Já uma legislação interna, portanto, moral, exige uma atitude além do conformismo à lei jurídica, ou externa. A norma moral deve ser executada em respeito ao dever, sem um interesse externo que a determine, mas definido internamente como obrigação com pureza de intenção. Assim, segundo Bobbio, evitar-se-ia a intervenção do Estado em questões de consciência. A legislação interna, moral, ficaria excluída da jurisdição, o que garantiria a limitação do Estado e a liberdade da consciência do indivíduo (BOBBIO, 1997, pg. 57 e 58).

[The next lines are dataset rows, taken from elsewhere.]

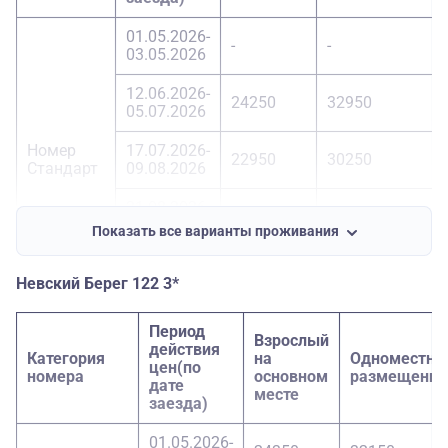
18.09.2026-
01.05.2026-
23950
30550
-
-
20.09.2026
03.05.2026
12.06.2026-
24250
32950
05.07.2026
Номер
17.07.2026-
22950
30250
Стандарт
09.08.2026
21.08.2026-
22450
29300
23.08.2026
Показать все варианты проживания
18.09.2026-
21950
28350
20.09.2026
Невский Берег 122 3*
01.05.2026-
-
-
Период
03.05.2026
Взрослый
действия
Категория
на
Одноместно
цен(по
номера
основном
размещение
12.06.2026-
дате
24750
33950
месте
05.07.2026
заезда)
Номера
17.07.2026-
01.05.2026-
23450
31350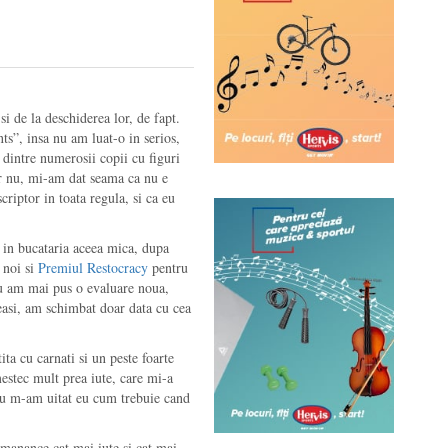
i de la deschiderea lor, de fapt.
ts”, insa nu am luat-o in serios,
 dintre numerosii copii cu figuri
Dar nu, mi-am dat seama ca nu e
criptor in toata regula, si ca eu
l in bucataria aceea mica, dupa
a noi si
Premiul Restocracy
pentru
u am mai pus o evaluare noua,
easi, am schimbat doar data cu cea
a cu carnati si un peste foarte
mestec mult prea iute, care mi-a
, nu m-am uitat eu cum trebuie cand
 manance cat mai iute si cat mai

1.1.2. A liberdade interna e externa.
O segundo critério de distinção é quanto à liberdade interna e liberdade externa. Este seria um critério explicito não-formal. Diz Kant, segundo Bobbio, que a liberdade moral deve ser entendida como sendo a faculdade de adequação às leis que a nossa razão dá a nós mesmos; e por liberdade jurídica entende-se a faculdade de agir no mundo externo, não sendo impedidos pela liberdade igual dos demais seres humanos, livres como eu, interna e externamente (BOBBIO, 1997, pg. 58).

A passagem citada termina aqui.